Interim police chief lays out plan to fill Milton post
“The consistent theme I’m hearing from the community is communication, cooperation and a sense of community,” he said. “They want to protect that sense of small-town community.”
Roberts, too, believes communication is key to a successful police department, he said.
“That’s what you’ll see from me,” he said. “I’m a huge advocate for open records and open communication.”
Roberts demonstrated his commitment to openness by laying out a timeline for recruitment of a new chief for the Milton City Council on Tuesday. He took the council through each step of the recruitment process, from advertising to background check.
Advertisements for the chief position will start appearing this week in professional publications and Web sites, Roberts said. The council approved Roberts’ recommended advertisement Tuesday.
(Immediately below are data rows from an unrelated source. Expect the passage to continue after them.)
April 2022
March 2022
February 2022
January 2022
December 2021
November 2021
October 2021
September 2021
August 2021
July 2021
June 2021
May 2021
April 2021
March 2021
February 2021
Roberts hopes the city can hire a permanent chief by the end of July and listed a target start date of Aug. 18 in his timeline. Although the city hired Roberts through July 31, he will stay on until the permanent chief is hired, he said.
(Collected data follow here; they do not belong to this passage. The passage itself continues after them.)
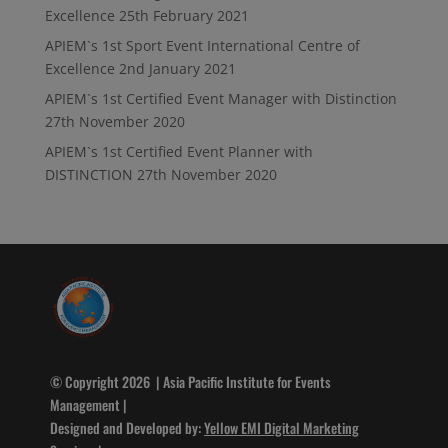
Excellence
25th February 2021
APIEM`s 1st Sport Event International Centre of
Excellence
2nd January 2021
APIEM`s 1st Certified Event Manager with Distinction
27th November 2020
APIEM`s 1st Certified Event Planner with
DISTINCTION
27th November 2020
© Copyright 2026 | Asia Pacific Institute for Events
Management |
Designed and Developed by:
Yellow EMI Digital Marketing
The council also approved Roberts’s recommended salary range for the new chief, $54,000 to $72,000.
City Administrator Todd Schmidt said chiefs in nearby departments make salaries at both ends of the range. Former Chief Tom Gilland was making $65,000 a year when he retired, City Clerk/Treasurer Nancy Zastrow said.
As Roberts waits for the applications to roll in, he’s busy with an organizational review of the police department. So far, he’s been reviewing documents such as crime reports, policy books and personnel records, he said. He has also been interviewing officers, community leaders and residents about the department.
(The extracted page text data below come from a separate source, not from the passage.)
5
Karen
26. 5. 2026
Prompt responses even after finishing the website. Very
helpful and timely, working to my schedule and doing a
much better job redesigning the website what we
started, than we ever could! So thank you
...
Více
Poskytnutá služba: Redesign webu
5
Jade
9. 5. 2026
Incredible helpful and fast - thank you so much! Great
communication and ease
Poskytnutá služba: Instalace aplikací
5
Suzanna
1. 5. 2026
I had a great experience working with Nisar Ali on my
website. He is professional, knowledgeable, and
“There’s good officers committed to the community,” he said. “I’m pleased with what I see.”
Roberts is serving the department part time until he finishes his teaching obligations at UW-Platteville. He has been in Milton mostly on Tuesdays and Thursdays. Starting mid-May, he will be in town Monday through Friday, he said.
Interim Chief Bob Roberts laid out the following timeline for choosing a permanent chief for the Milton Police Department:
-- April 1 to 23: Establishing criteria for the position. Interview city officials, staff and other stakeholders to learn about the duties and expectations of the chief.
- April 23 to June 20: Advertising and screening. Conduct a professional search for candidates using local, regional and national networks. Place announcements in appropriate publications and on the Internet.
-- June 20 to 25: Initial screening. Process all applications and screen all applicants, matching their credentials to the criteria.
-- June 25 to July 1: Phone interviews.
-- Week of July 7: Assessments. Create a list of strengths and weaknesses for each applicant.
-- Week of July 21: Police commission interviews. The police commission will interview candidates to create a list of finalists. Names of finalists will be publicly released July 24.
-- July 28: Contingent offer issued to selected candidate.
-- Week of July 28: Background check.
-- August 18: Target start date for new police chief.
Other actions taken by the Milton City Council on Tuesday include:
-- Election of Sharon Rozelle as council president
-- Approval of a first reading of a neighborhood electric vehicle ordinance. The ordinance, similar to ones recently passed in Janesville, Edgerton and other communities, would allow electric vehicles that travel between 20 and 35 mph on roads with speed limits of 35 mph or less.
-- Changing the meeting schedule. The city council decided in December to reduce its monthly meetings from two to one on a trial basis. Tuesday, it decided to return to its twice-monthly schedule.
The council will once again meet at 7:30 p.m. the first and third Tuesdays of the month. Public works committee meetings will take place at 6 p.m. the first Tuesday of the month, and personnel and finance committee meetings will take place at 6 p.m. the third Tuesday of the month.